In mid-August the SEC’s new whistleblower rules will take effect (click here for the Final Rule). The new rules explain and further define the requirements of a whistleblower program that has been in place since the Dodd-Frank Act took effect on July 21, 2010. In general, anyone who provides information to the SEC relating to a possible violation of the securities laws is entitled to an award if the following requirements are met:
- The information must be provided voluntarily, before the SEC asks for it;
- The information must be based on the whistleblower’s independent knowledge and not already known to the SEC or derived from public filings;
- Providing the information must lead to successful enforcement by the SEC or a federal court or administrative action; and
- The SEC must obtain monetary sanctions above $1 million.

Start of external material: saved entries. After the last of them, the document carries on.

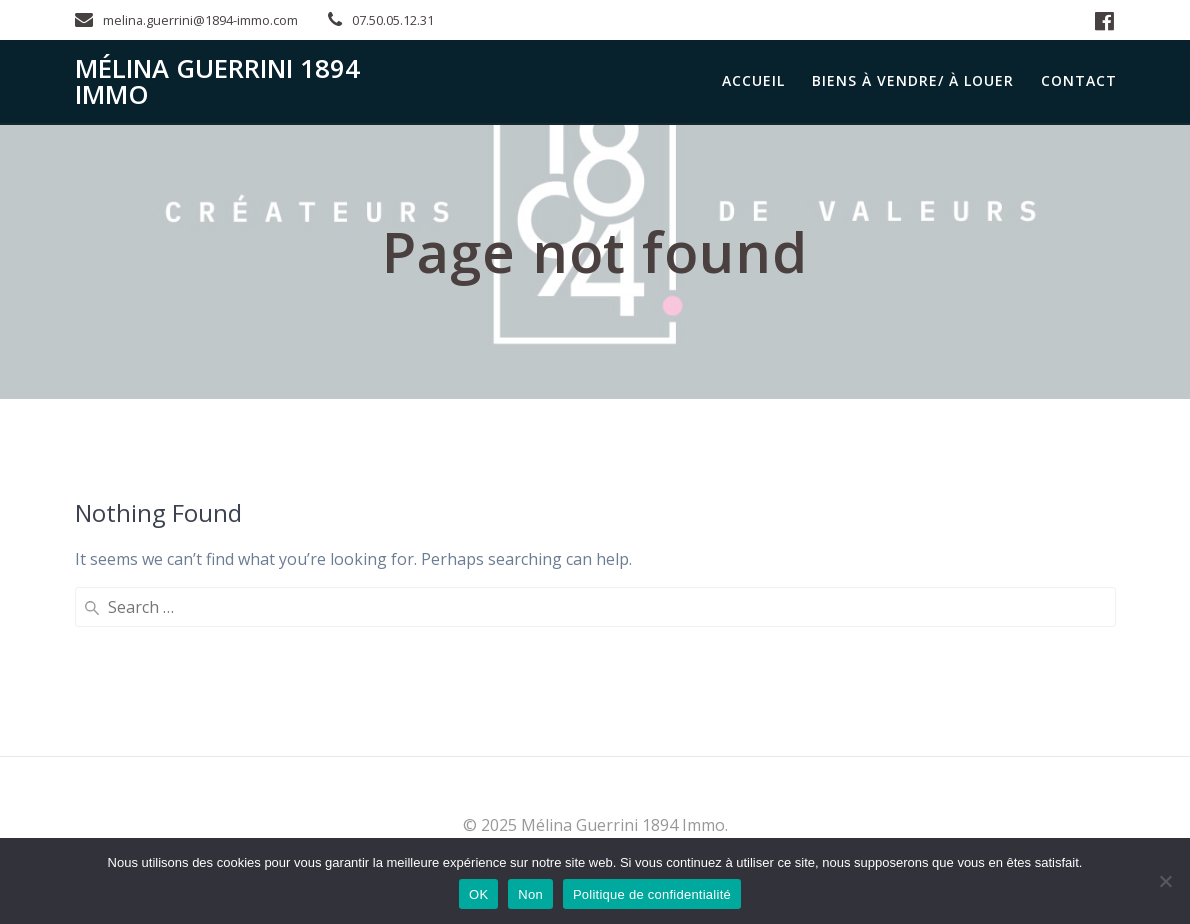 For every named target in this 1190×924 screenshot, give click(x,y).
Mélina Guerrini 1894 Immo (217, 81)
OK (478, 894)
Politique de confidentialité (652, 894)
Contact (1079, 80)
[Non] (1165, 881)
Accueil (753, 80)
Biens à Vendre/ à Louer (913, 80)
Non (530, 894) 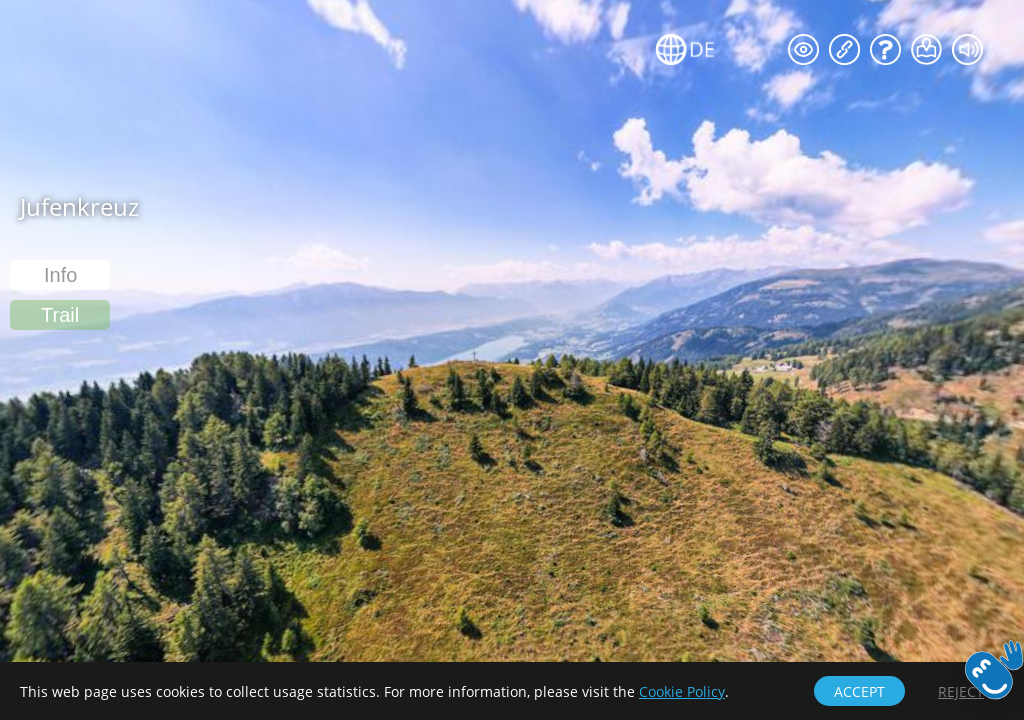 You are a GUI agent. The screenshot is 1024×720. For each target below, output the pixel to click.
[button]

Successful whistleblowers can receive an award of between 10 and 30% of the total monetary sanctions collected. The whistleblower program is a significant expansion of previous SEC whistleblower rules that only applied to insider-trading cases and were capped at 10% of the penalties collected (click here for the SEC press release).
The whistleblower rules do not require the whistleblower to comply with the company’s internal compliance program, but do encourage such internal compliance. For example, a whistleblower who reports through the company’s internal compliance program is still eligible for an award if the company reports the information to the SEC, and the whistleblower receives credit for all information proved by the company, even information not initially reported by the whistleblower to the company.
Despite the expansive new rules, awards are not available for, among others, whistleblowers with a pre-existing contractual duty to report the violation, a person who obtains the information illegally, or an officer or director who gains the information through the company’s internal process for identifying violations.